The garbage collector mentioned above collects the entire Cenozoic or old generation, which is no longer the case with G1. When using the G1 collector, the memory layout of the Java heap is very different from that of the other collectors. It divides the entire Java heap into independent regions of equal size. While the concept of new generation and old generation is retained, the new generation and old generation are no longer physically separated. They are all collections of partial (possibly discontinuous) regions.

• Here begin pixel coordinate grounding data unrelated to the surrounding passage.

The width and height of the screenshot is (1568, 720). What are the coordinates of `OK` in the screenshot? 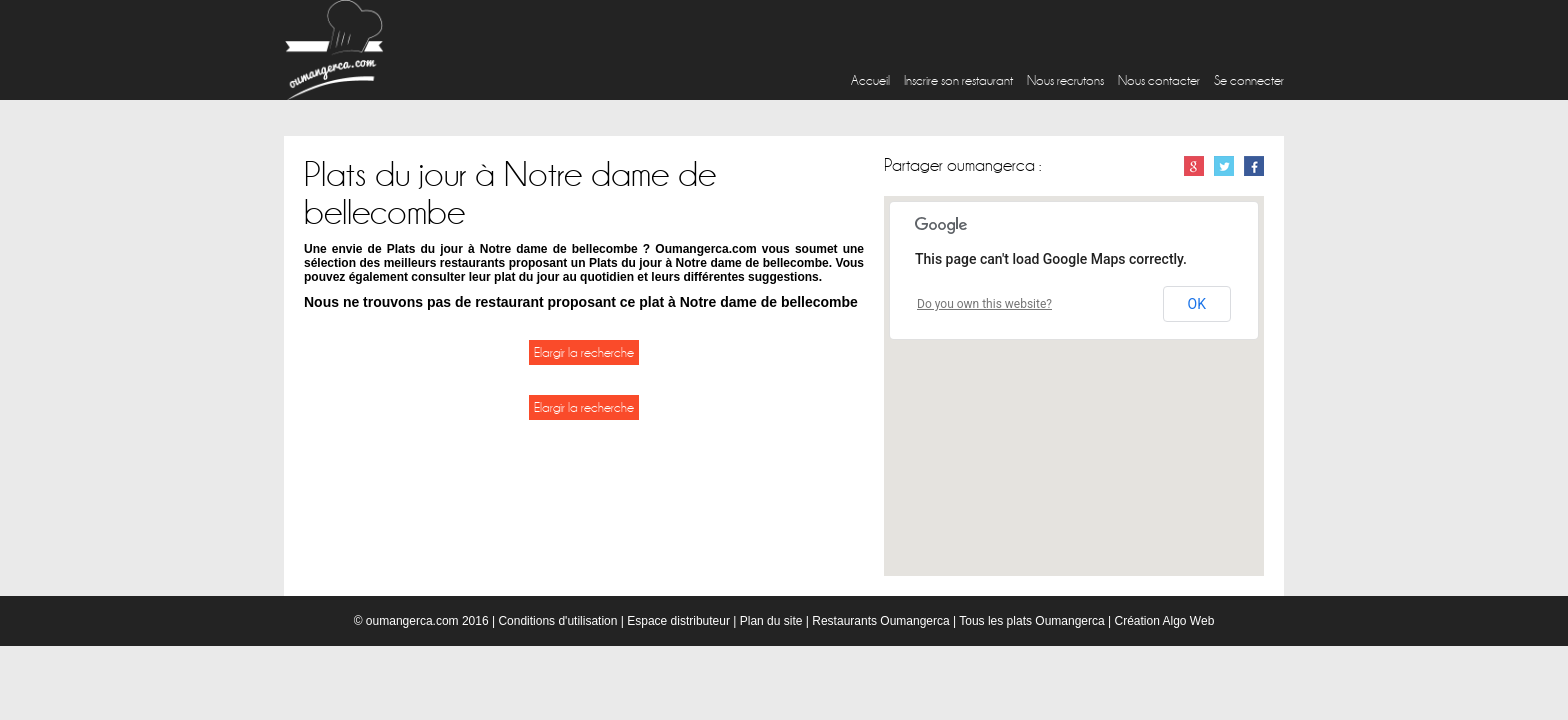 It's located at (1197, 304).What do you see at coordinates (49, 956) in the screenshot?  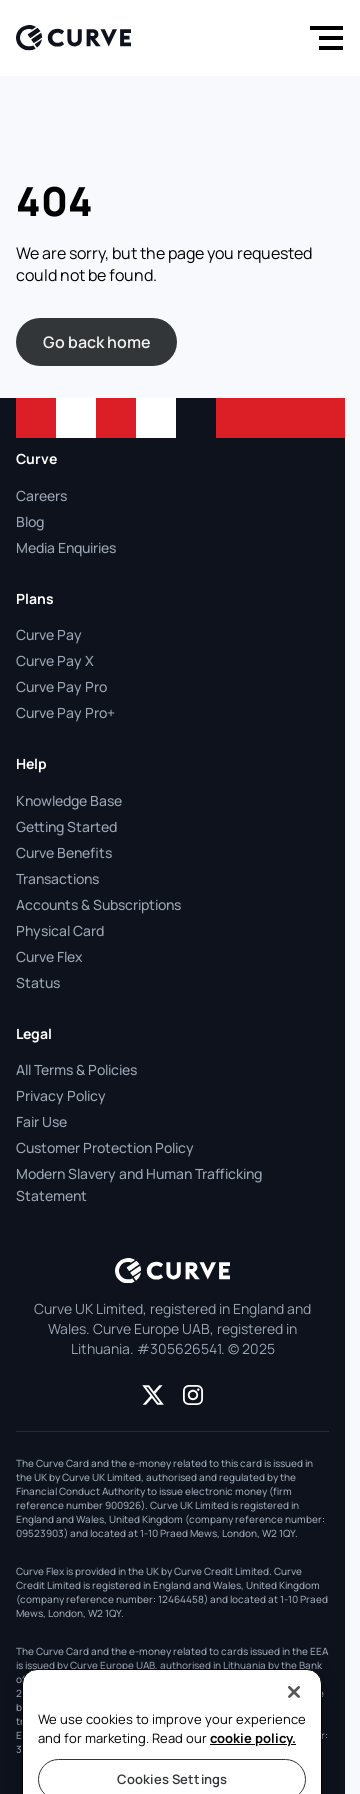 I see `Curve Flex` at bounding box center [49, 956].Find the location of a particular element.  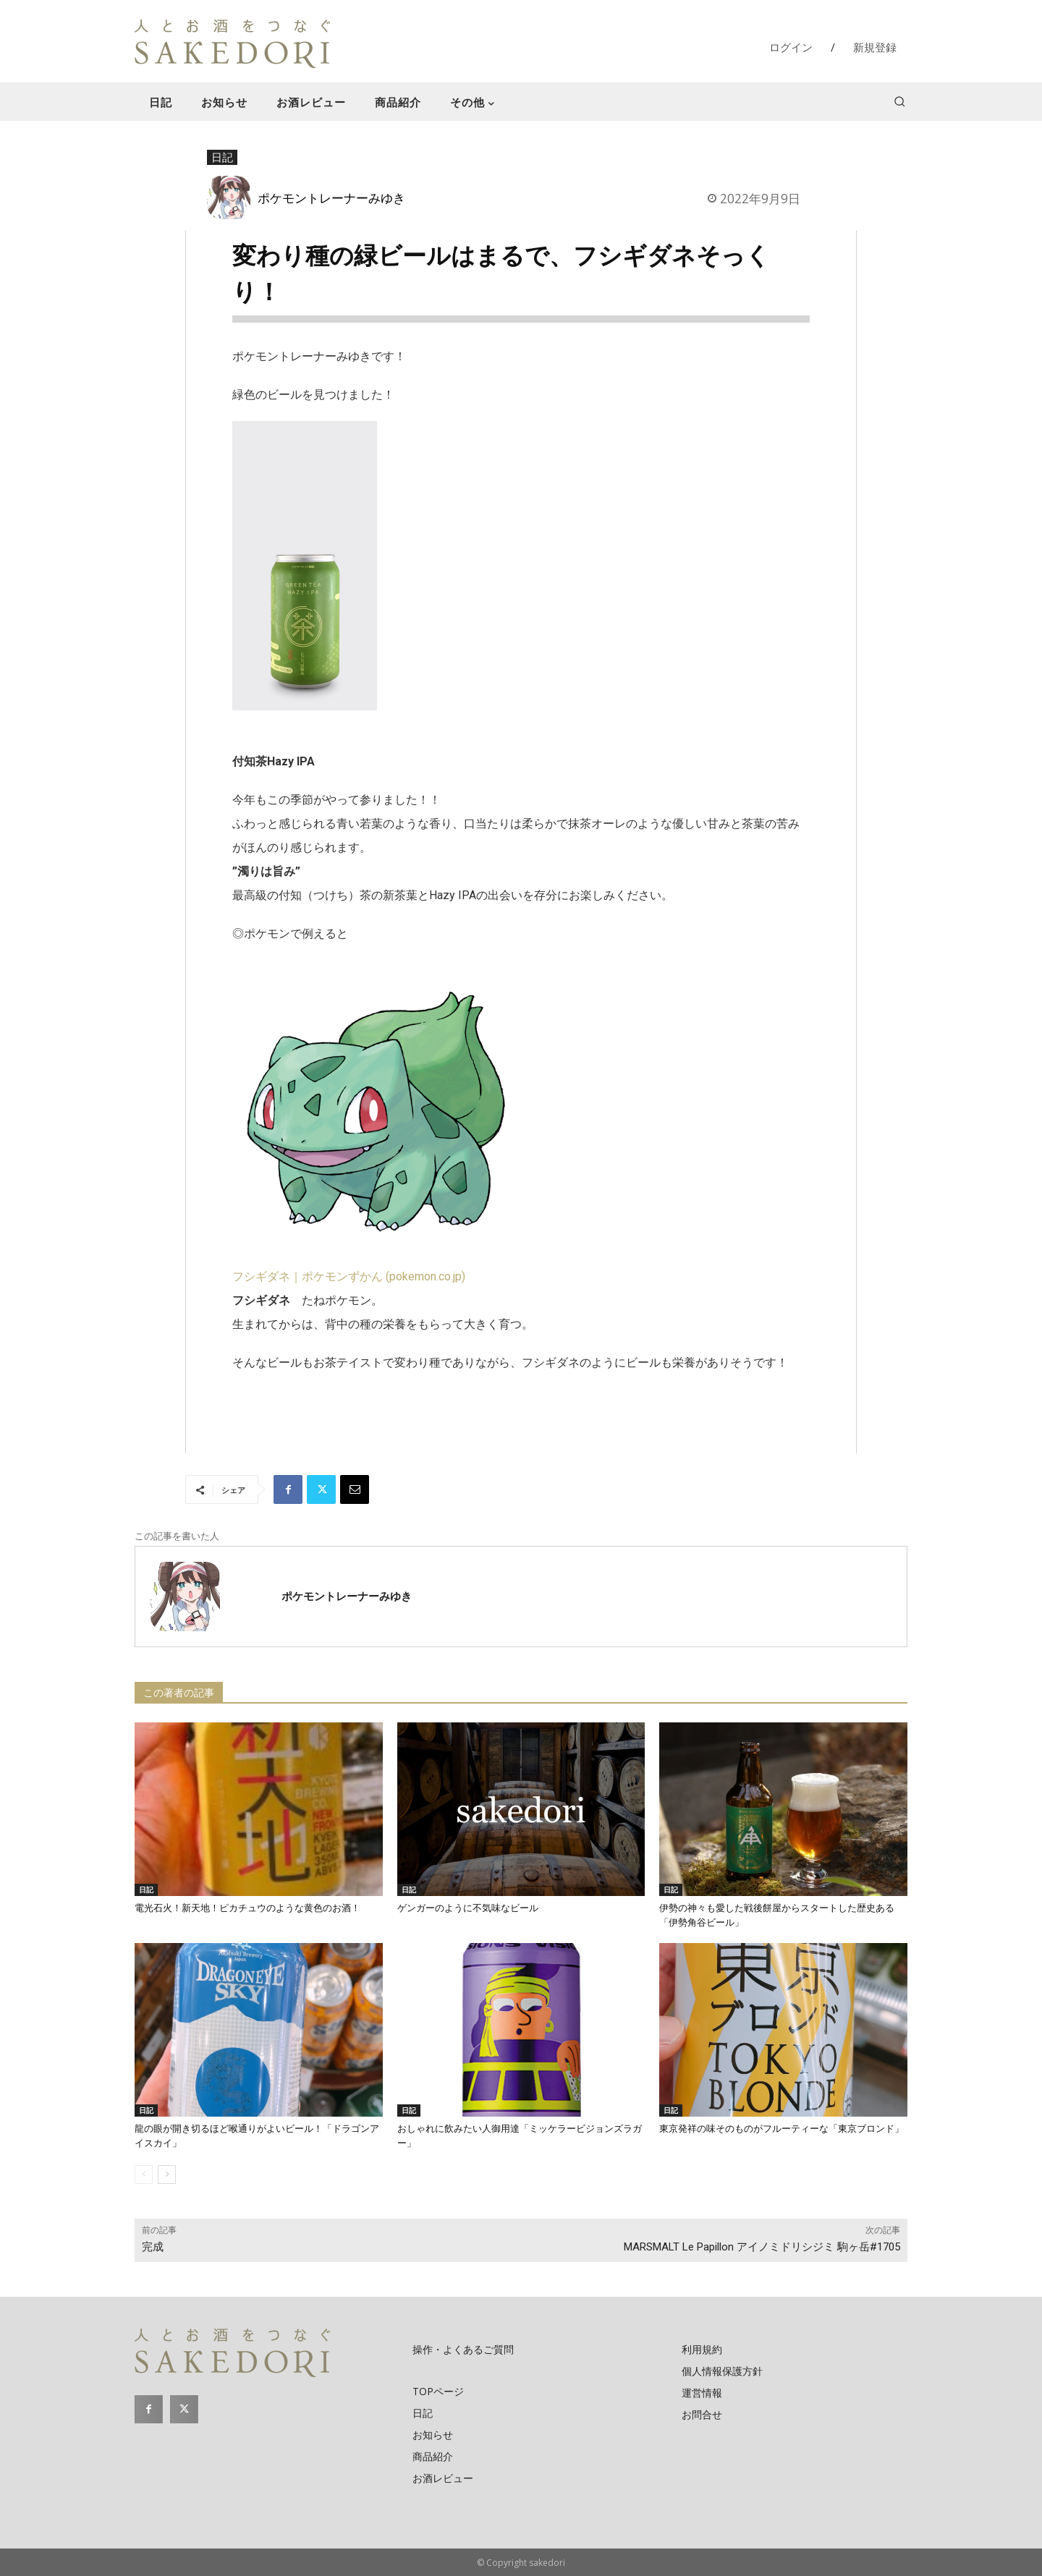

フシギダネ｜ポケモンずかん (pokemon.co.jp) is located at coordinates (348, 1276).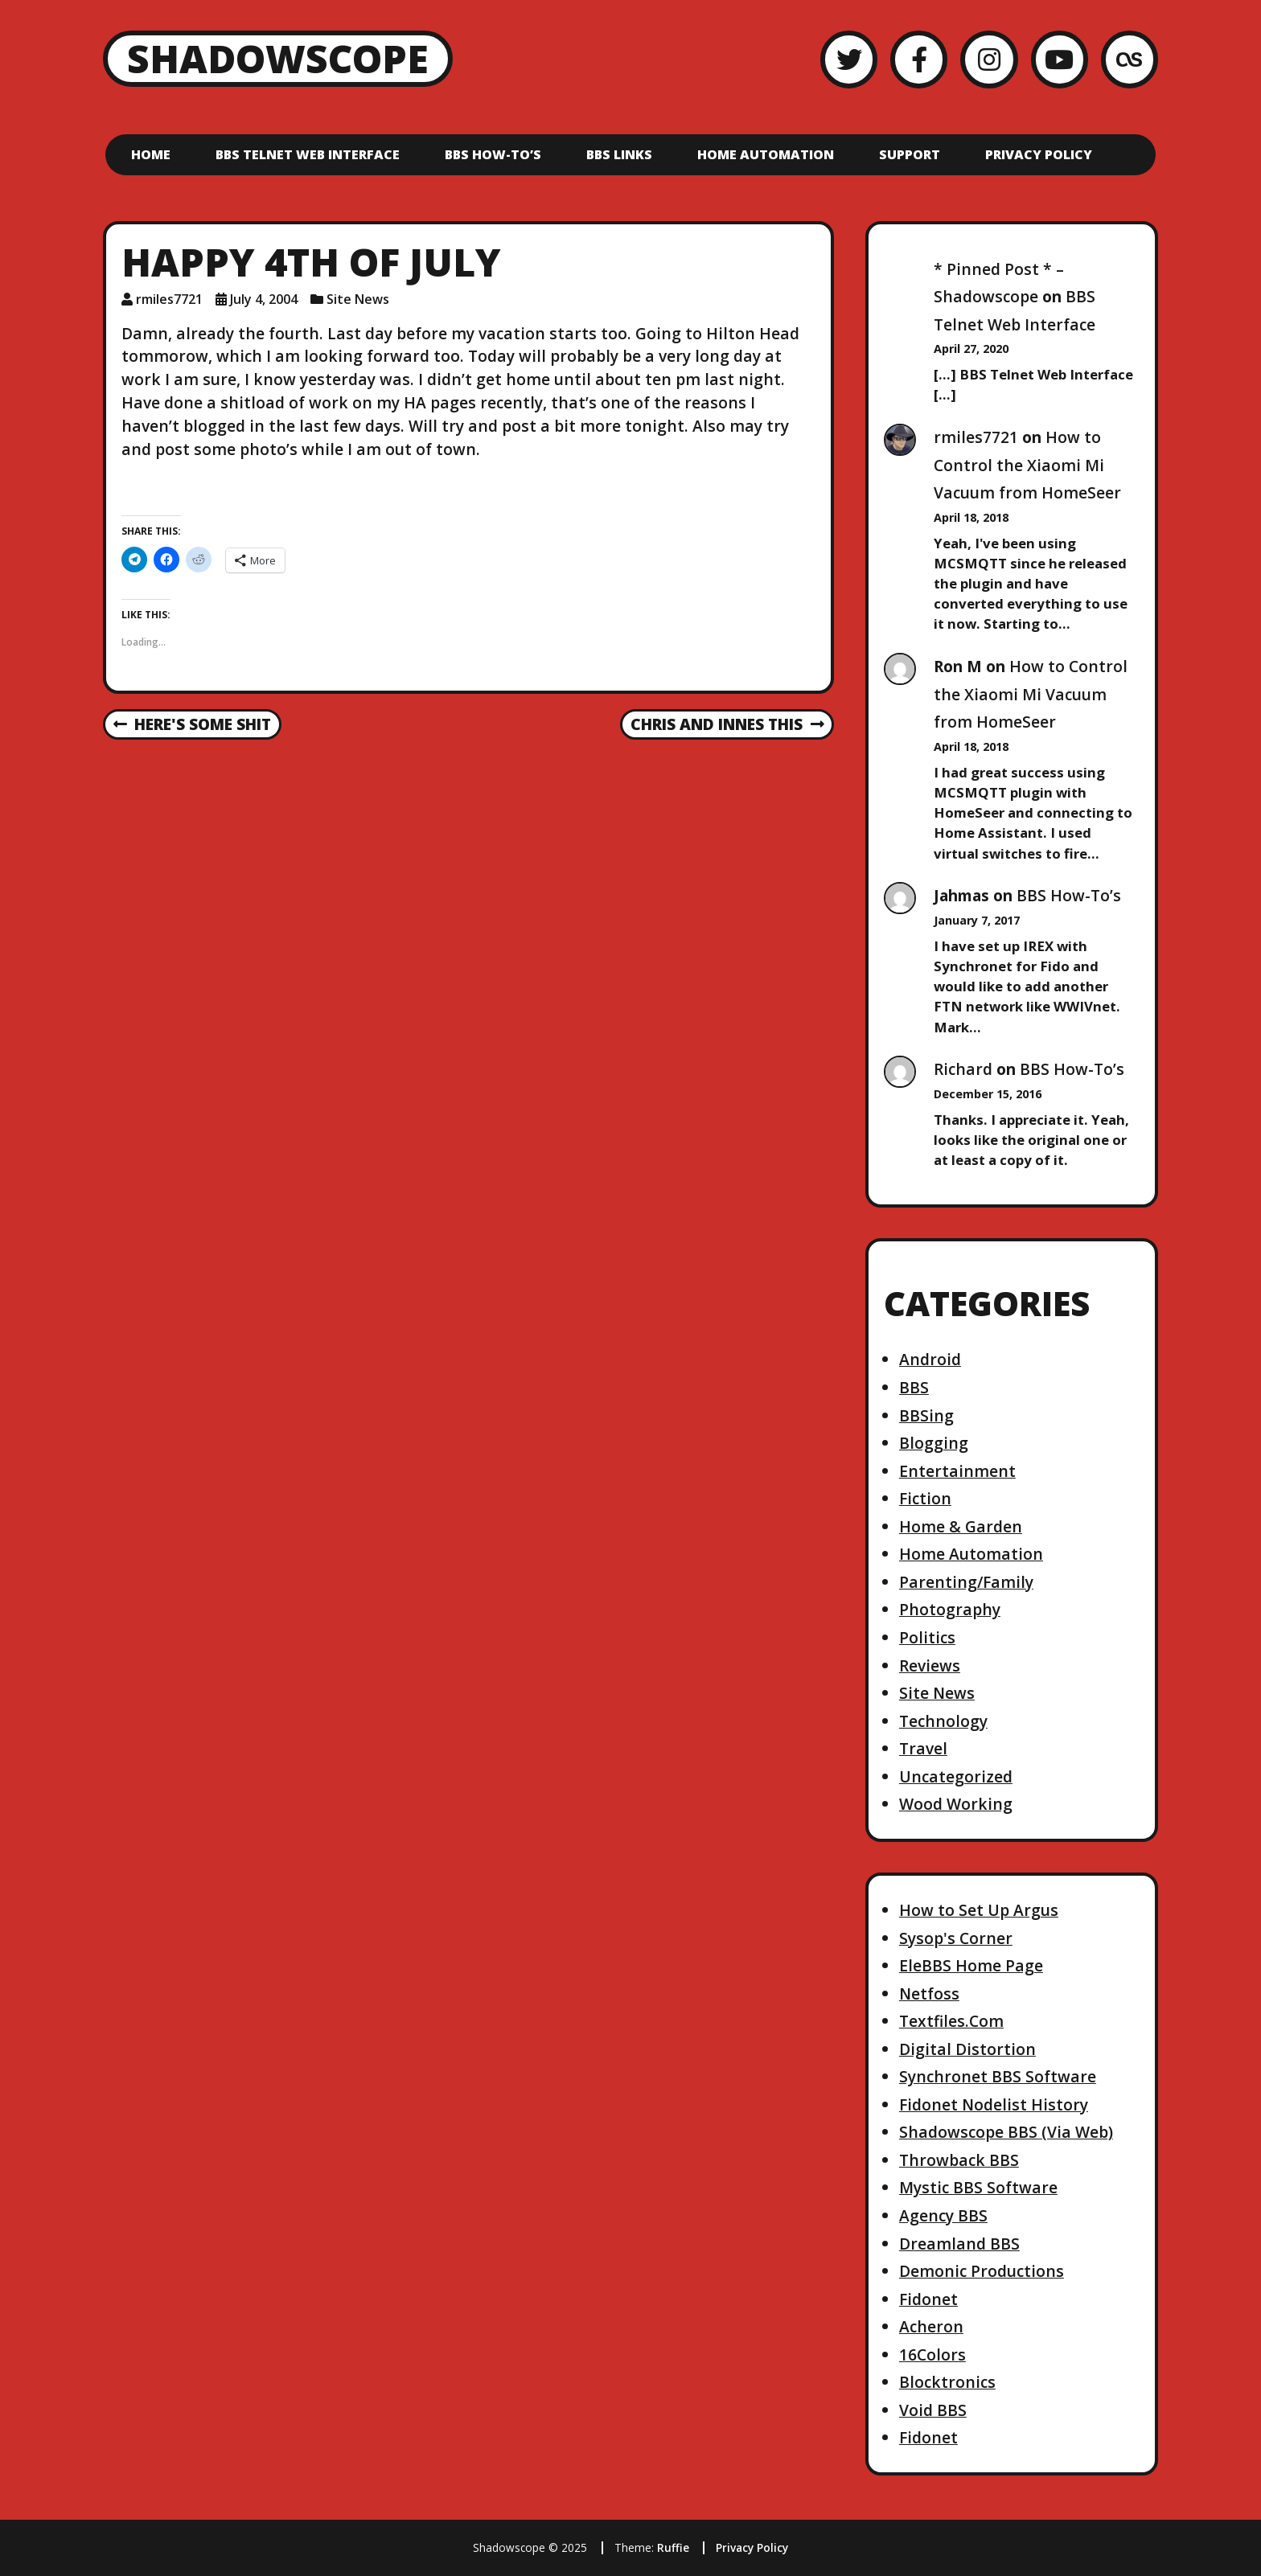 The image size is (1261, 2576). What do you see at coordinates (963, 1069) in the screenshot?
I see `Richard` at bounding box center [963, 1069].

G1’s Cenozoic collection is similar to ParNew’s. When the Cenozoic occupation reaches a certain proportion, the collection starts. Like CMS, the G1 collector pauses briefly to collect old objects.
Collection steps:
-
The marking phase, initial-mark, stops the World Event and fires a normal Mintor GC. Corresponding GC log:GC pause (young) (Inital -mark)
-
Root Region Scanning. During program running, survivor Region (stored in a lifetime) will be reclaimed, which must be completed before the Young GC.
-
Concurrent Marking, the Concurrent Marking (and application execution) of the entire heap, may be interrupted by the Young GC. During the concurrent marking phase, if all objects in a region object are found to be garbage, the region is immediately reclaimed (X in figure). At the same time, the object activity (the percentage of living objects in the region) of each region is calculated during concurrent tagging.
-
Remark, then mark, there will be a short pause (STW). The re-mark phase is used to collect the concurrent mark phase and generate new garbage (the concurrent phase runs with the application); G1 uses a faster initial snapshot algorithm than CMS :snapshot-at-the-beginning (SATB).
-
Copy/Clean up, multithreading Clean up deactivated objects, STW. G1 copies the live objects of the reclaimed region to the new region, clears the Remember Sets, and simultaneously clears the reclaimed region and returns it to the free region linked list.
-
After the copy/clean process. The active objects in the recovery area have been concentrated in the dark blue and dark green areas.